System Architecture

Compiler pipeline

tinygrad’s schedule() splits a model into compute kernels. Each kernel is a list[UOp] — tinygrad’s linearized IR. compile_kernel() (backend.py) first converts UOps to a typed KernelIR via uop_to_ir(), then passes it to CompiledKernel which lowers it to Amaranth hardware in three passes.

compile_kernel()  (backend.py)
    │
    ├─ uop_to_ir()                     — UOps → typed KernelIR
    │
    └─ CompiledKernel.elaborate()      — KernelIR → Amaranth Module
        ├─ Pass 0: _create_memories()      — one Memory per DEFINE_GLOBAL buffer
        ├─ Pass 1: ArithmeticLowering      — KernelIR → Amaranth combinational signals
        └─ Pass 2: build_control()         — KernelIR + signals → FSM

Pass 0 — Memories (hdl_module.py)

Every DEFINE_GLOBAL buffer in the UOps becomes an Amaranth Memory:

  • Depth: element count from dtype.size

  • Width: determined by DType.bit_width (8 for int8, 16 for float16, 32 for int32/float32)
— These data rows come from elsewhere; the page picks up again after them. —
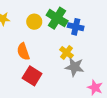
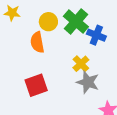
orange semicircle: (23, 52) -> (37, 42), moved
red square: (32, 76) -> (36, 85), turned 30

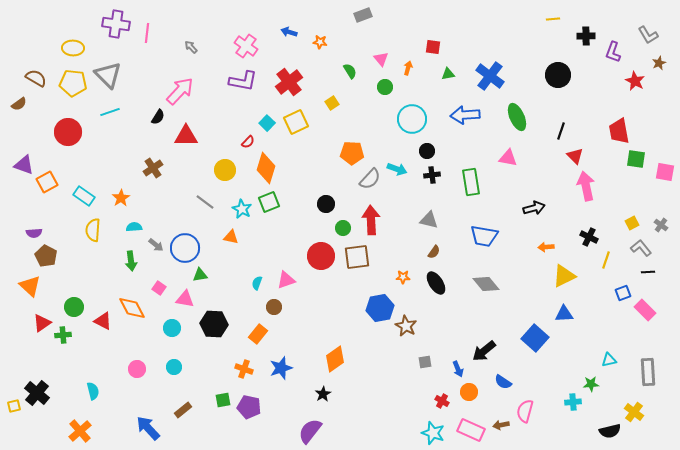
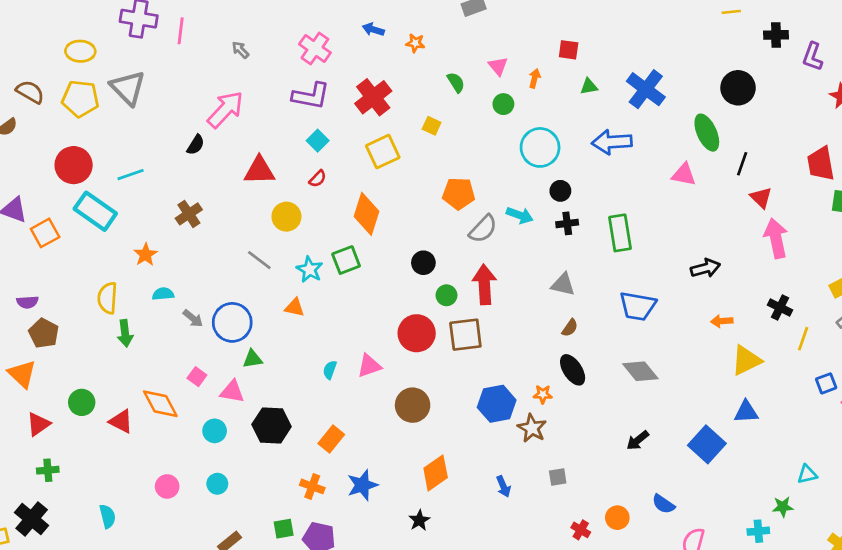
yellow square: (332, 103) -> (432, 126), turned -32
cyan line: (110, 112) -> (131, 175), moved
green ellipse: (517, 117) -> (707, 133), moved
cyan square: (267, 123) -> (318, 141), moved
red triangle: (186, 136) -> (259, 171), moved
pink triangle: (508, 158) -> (684, 175), moved
orange diamond: (266, 168) -> (366, 214), moved
cyan rectangle: (84, 196) -> (95, 211), moved, size x1.4
green arrow: (131, 261) -> (125, 333), moved
orange star: (403, 277) -> (543, 394), moved
brown circle: (274, 307) -> (413, 405), moved, size x1.6
green cross: (63, 335) -> (48, 470), moved
black arrow: (484, 351) -> (638, 440), moved, size x0.7
blue arrow: (458, 369) -> (503, 486), moved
  • Ports: two combinational read ports (one internal for the datapath, one external for inspection via buf_read_ports), one synchronous write port shared between external loading and FSM writes

Default write port wiring routes buf{N}_wen/waddr/wdata inputs to the internal write port. FSM states override this with m.d.comb when they need to write output.
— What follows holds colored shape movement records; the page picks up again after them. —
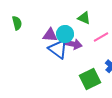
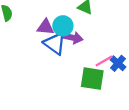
pink line: (101, 37) -> (104, 61), moved
green square: (90, 79) -> (92, 79), turned 35

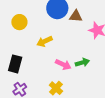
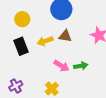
brown triangle: (76, 16) -> (65, 36), moved
black rectangle: (15, 64) -> (21, 46), moved, turned -42

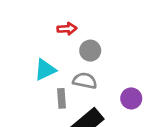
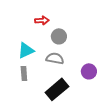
gray rectangle: (62, 98) -> (24, 73), moved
Typed IR (compiler/ir.py, compiler/uop_to_ir.py)

uop_to_ir() walks the UOp list in a single pass and produces a KernelIR — a typed intermediate representation that makes all dtype and loop-structure information explicit.

IR value nodes

IRConst(value, dtype)              # compile-time constant
IRCounter(bound, depth)            # loop induction variable
IRBufLoad(buf_idx, addr: IRValue)  # load from a global buffer
IRRegLoad(dtype)                   # load from accumulator register
IROp(op, dtype, srcs: tuple)       # arithmetic/logical result

IRValue is the union of the above. All nodes are frozen dataclasses — they are structural, immutable, and hashable.

IR store nodes (side-effecting)

IRRegStore(value: IRValue)                          # write into accumulator
IRBufStore(buf_idx, addr, value: IRValue, dtype)    # write into buffer

Loop tree

@dataclass
class LoopIR:
    axis_type: AxisType | None  # LOOP, REDUCE, or None (root)
    bound: int                  # iteration count (0 for root)
    depth: int                  # nesting depth (-1 for root, 0=outermost loop)
    prologue: list[IRRegStore | IRBufStore]
    body: LoopIR | None
    epilogue: list[IRRegStore | IRBufStore]

The root is always returned (axis_type=None, depth=-1). Its body is the outermost RANGE, or None for scalar kernels. Prologue stores (e.g. acc = 0) belong to the outer level; body stores (MAC accumulation) belong to the inner level; epilogue stores (output write) belong back to the outer level.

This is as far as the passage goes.